What the task requires ::
Please transcribe the data below in full. Omit any picture you find in it.

Records for this exercise ::

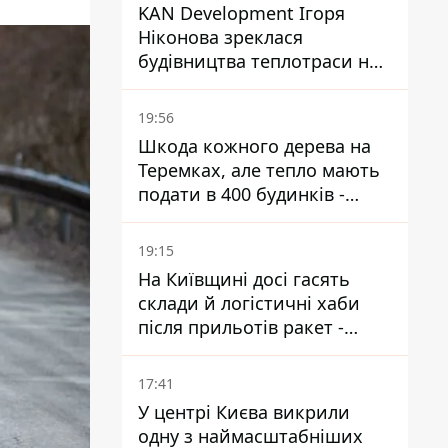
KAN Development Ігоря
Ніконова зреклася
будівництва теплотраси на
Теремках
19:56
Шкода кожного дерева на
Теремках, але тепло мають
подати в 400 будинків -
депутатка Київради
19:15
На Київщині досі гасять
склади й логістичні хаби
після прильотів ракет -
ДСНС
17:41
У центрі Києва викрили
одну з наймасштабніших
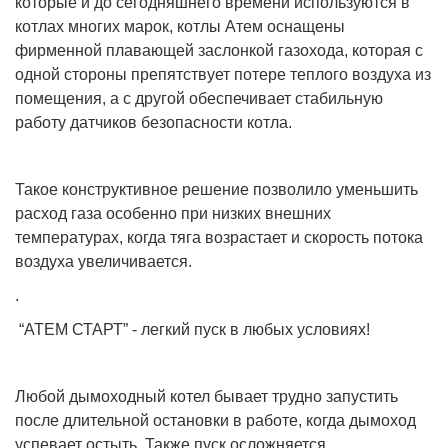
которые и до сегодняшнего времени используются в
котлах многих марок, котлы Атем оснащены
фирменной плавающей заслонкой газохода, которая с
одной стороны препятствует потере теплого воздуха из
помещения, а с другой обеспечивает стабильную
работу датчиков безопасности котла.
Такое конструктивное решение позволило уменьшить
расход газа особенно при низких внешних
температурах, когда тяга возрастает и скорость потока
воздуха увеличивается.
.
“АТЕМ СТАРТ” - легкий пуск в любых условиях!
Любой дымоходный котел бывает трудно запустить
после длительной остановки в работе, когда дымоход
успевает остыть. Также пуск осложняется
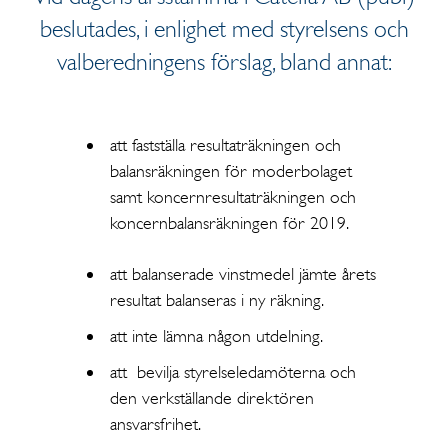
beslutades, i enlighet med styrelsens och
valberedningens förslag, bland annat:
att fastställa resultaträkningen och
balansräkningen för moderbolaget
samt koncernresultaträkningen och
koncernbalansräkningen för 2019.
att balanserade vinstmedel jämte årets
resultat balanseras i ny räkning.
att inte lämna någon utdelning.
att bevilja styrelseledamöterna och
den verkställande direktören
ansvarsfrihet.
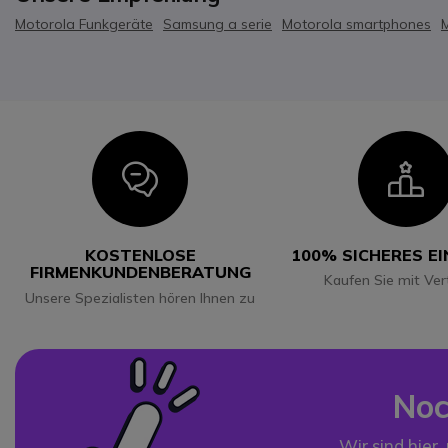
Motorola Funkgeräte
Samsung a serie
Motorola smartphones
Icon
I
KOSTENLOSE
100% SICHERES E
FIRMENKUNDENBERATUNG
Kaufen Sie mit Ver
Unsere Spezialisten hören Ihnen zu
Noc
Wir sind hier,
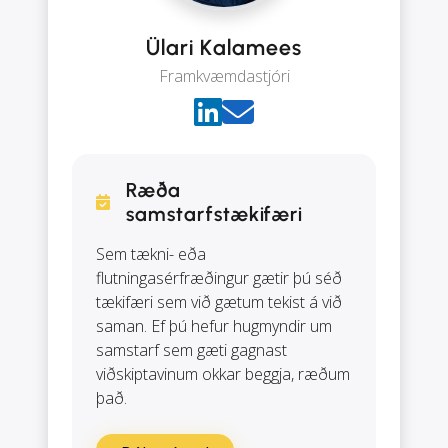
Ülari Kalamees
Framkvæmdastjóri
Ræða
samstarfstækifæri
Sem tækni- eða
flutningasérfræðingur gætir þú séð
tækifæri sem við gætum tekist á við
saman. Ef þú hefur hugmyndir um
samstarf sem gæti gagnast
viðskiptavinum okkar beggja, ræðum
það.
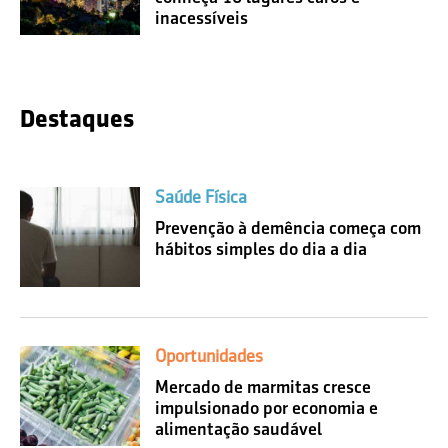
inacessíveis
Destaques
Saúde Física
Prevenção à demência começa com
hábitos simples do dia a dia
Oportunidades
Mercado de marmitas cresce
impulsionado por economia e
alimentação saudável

Solved problem ::
KAN Development Ігоря
Ніконова зреклася
будівництва теплотраси на
Теремках
19:56
Шкода кожного дерева на
Теремках, але тепло мають
подати в 400 будинків -
депутатка Київради
19:15
На Київщині досі гасять
склади й логістичні хаби
після прильотів ракет -
ДСНС
17:41
У центрі Києва викрили
одну з наймасштабніших
которые и до сегодняшнего времени используются в
котлах многих марок, котлы Атем оснащены
фирменной плавающей заслонкой газохода, которая с
одной стороны препятствует потере теплого воздуха из
помещения, а с другой обеспечивает стабильную
работу датчиков безопасности котла.
Такое конструктивное решение позволило уменьшить
расход газа особенно при низких внешних
температурах, когда тяга возрастает и скорость потока
воздуха увеличивается.
.
“АТЕМ СТАРТ” - легкий пуск в любых условиях!
Любой дымоходный котел бывает трудно запустить
после длительной остановки в работе, когда дымоход
успевает остыть. Также пуск осложняется
beslutades, i enlighet med styrelsens och
valberedningens förslag, bland annat:
att fastställa resultaträkningen och
balansräkningen för moderbolaget
samt koncernresultaträkningen och
koncernbalansräkningen för 2019.
att balanserade vinstmedel jämte årets
resultat balanseras i ny räkning.
att inte lämna någon utdelning.
att bevilja styrelseledamöterna och
den verkställande direktören
ansvarsfrihet.
Motorola Funkgeräte
Samsung a serie
Motorola smartphones
Icon
I
KOSTENLOSE
100% SICHERES E
FIRMENKUNDENBERATUNG
Kaufen Sie mit Ver
Unsere Spezialisten hören Ihnen zu
Noc
Wir sind hier,
Ülari Kalamees
Framkvæmdastjóri
Ræða
samstarfstækifæri
Sem tækni- eða
flutningasérfræðingur gætir þú séð
tækifæri sem við gætum tekist á við
saman. Ef þú hefur hugmyndir um
samstarf sem gæti gagnast
viðskiptavinum okkar beggja, ræðum
það.
inacessíveis
Destaques
Saúde Física
Prevenção à demência começa com
hábitos simples do dia a dia
Oportunidades
Mercado de marmitas cresce
impulsionado por economia e
alimentação saudável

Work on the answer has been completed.